Jack had help. Hello-Goodbye Greg Pruitt averaged over 9 yards a carry (every time I see highlights of Pruitt I am convinced he's the best runner OU's ever had). The 1971 offense ran for a ridiculous 470 yards a game-a record that won't ever be sniffed.
The record-setting run game of the Sooners opened up the passing attack. Safeties were often lost in the "alley," confused or a step slow. And while Jack was no Johnny Unitas, he threw it well enough to keep defenses honest. He and his close friend and high school teammate Jon Harrison hooked up and several critical completions.
OU may have lost the Game of the Century. But Jack's Attack did its part. 31 points was not enough for the Huskers. But it should have been enough to run the table.
Jack's resume' is awesome: "First true superstar we ever got out of Texas," says Switzer; lived up to the hype; most of us who should know consider him the greatest QB in OU history; Academic All American; Sixth in the '71 Heisman even though he and left halfback Pruitt, who finished third, split quite a few votes; second round NFL pick as the 46th overall chosen; three-year starter at safety; forced to quit because of seizures/concussions; easily transitioned using his petroleum land management degree to later make a lot of money in the oil business; lieutenant governor; lost his run as governor--I always joked with him that he was not political enough to be a politician; and OH, did he speak his mind. I liked that.
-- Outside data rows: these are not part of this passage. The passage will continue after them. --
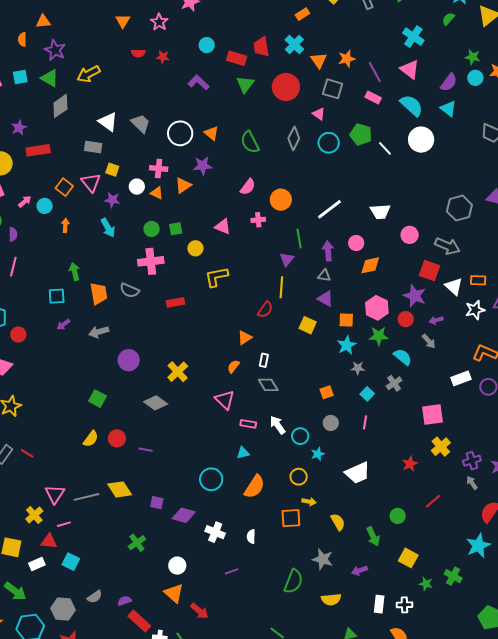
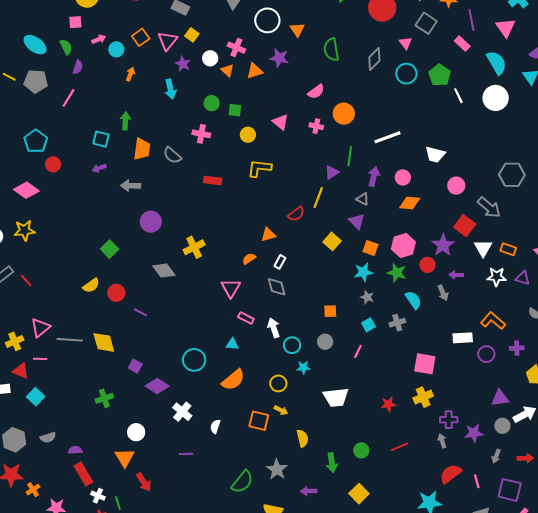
pink cross: (151, 261) -> (201, 134), size x0.7

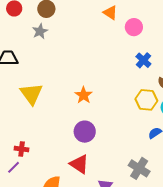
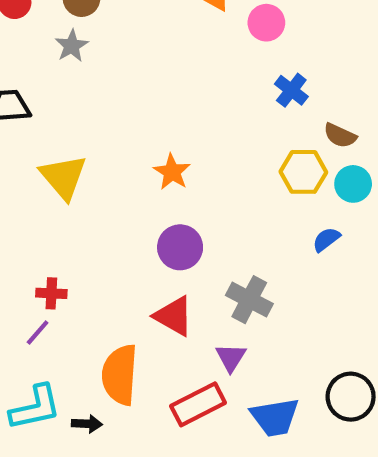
gray cross: (139, 168) -> (249, 300), moved

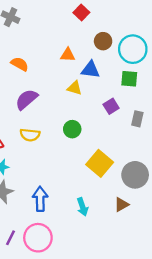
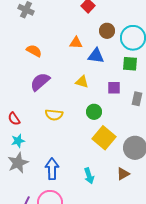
yellow triangle: (75, 88) -> (82, 82), moved
purple square: (111, 106) -> (114, 88), turned 32
green circle: (72, 129) -> (94, 112), moved
yellow semicircle: (30, 135) -> (54, 115), moved

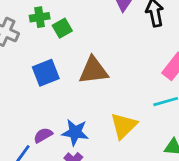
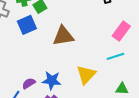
blue square: (46, 73) -> (27, 25), moved

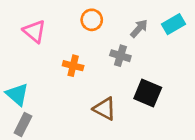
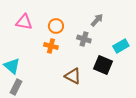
orange circle: (92, 20) -> (56, 26), moved
cyan rectangle: (173, 24) -> (121, 46), moved
pink triangle: (34, 31) -> (24, 22), turned -30

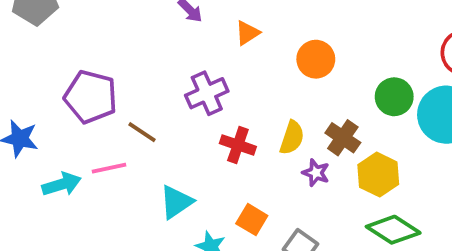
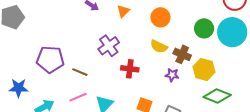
yellow semicircle: (292, 138) -> (159, 46), moved, turned 108
pink line: (109, 168) -> (78, 97), moved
Jack was a consummate no-excuses guy. He was what is right in college athletics. Jack should be the poster child for the term that makes the majority of people snicker. He was the truest of true student athletes.
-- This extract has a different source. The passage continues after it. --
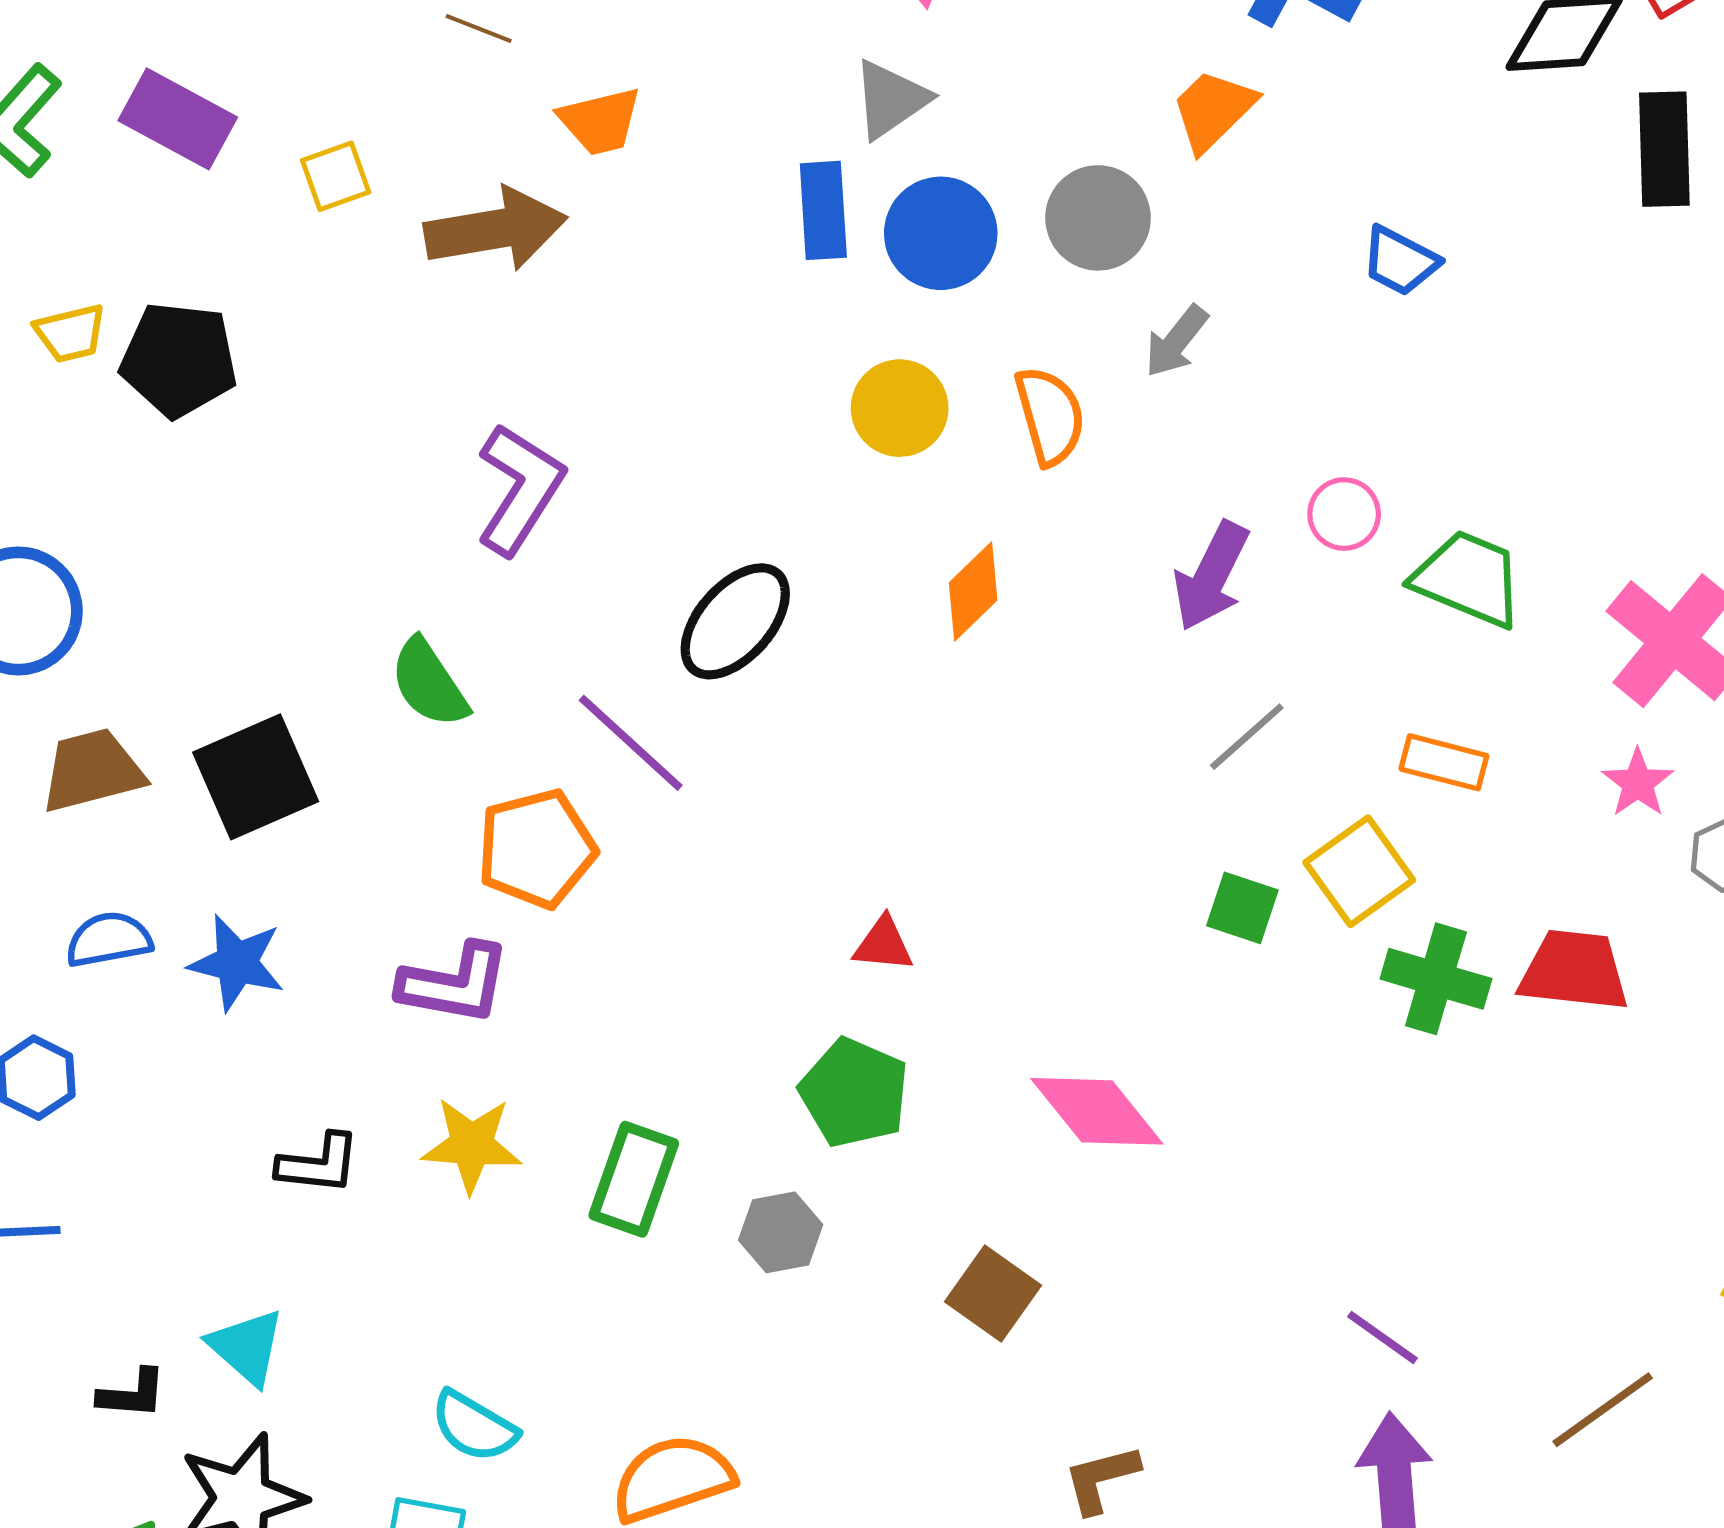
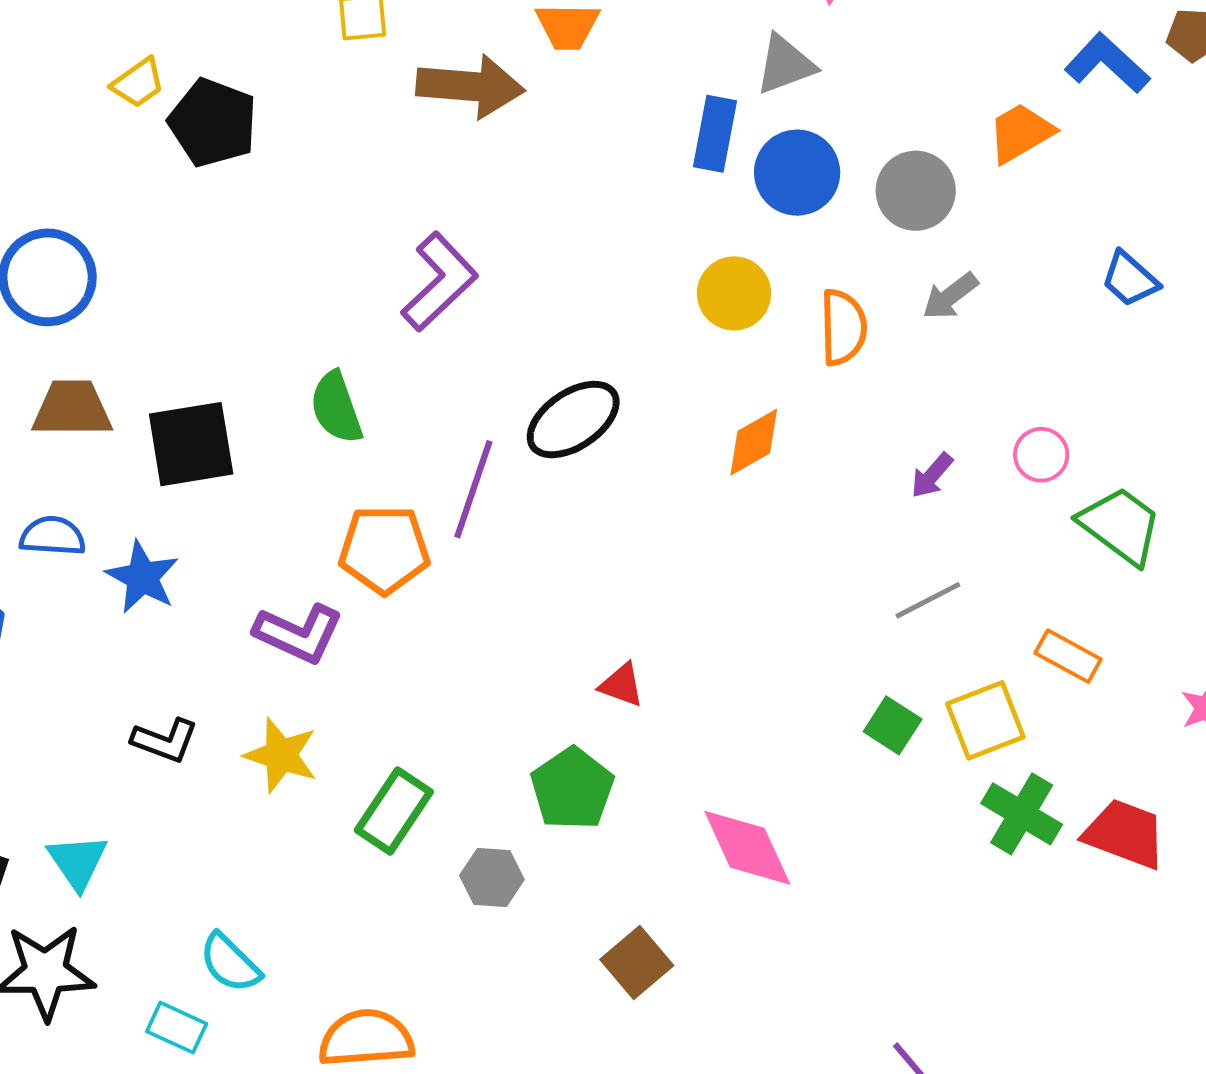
yellow trapezoid: (70, 333) -> (138, 83), turned -36
purple arrow: (1211, 576) -> (932, 475), size x0.6
purple line: (631, 743) -> (473, 489), turned 52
He loved his family and was so close to his wonderful wife Janis, a committed father and brother. The hardest part Tuesday might be the fact that his precious mother Mary Glenn Mildren-who lost her dear husband two years ago--will have to bury a son. No mother should ever have to go through that.
I still don't believe it. Jack's gone. Quite a legacy of accomplishment in 58 short seasons of life.
God Bless Mary Glenn, Janis and the entire family.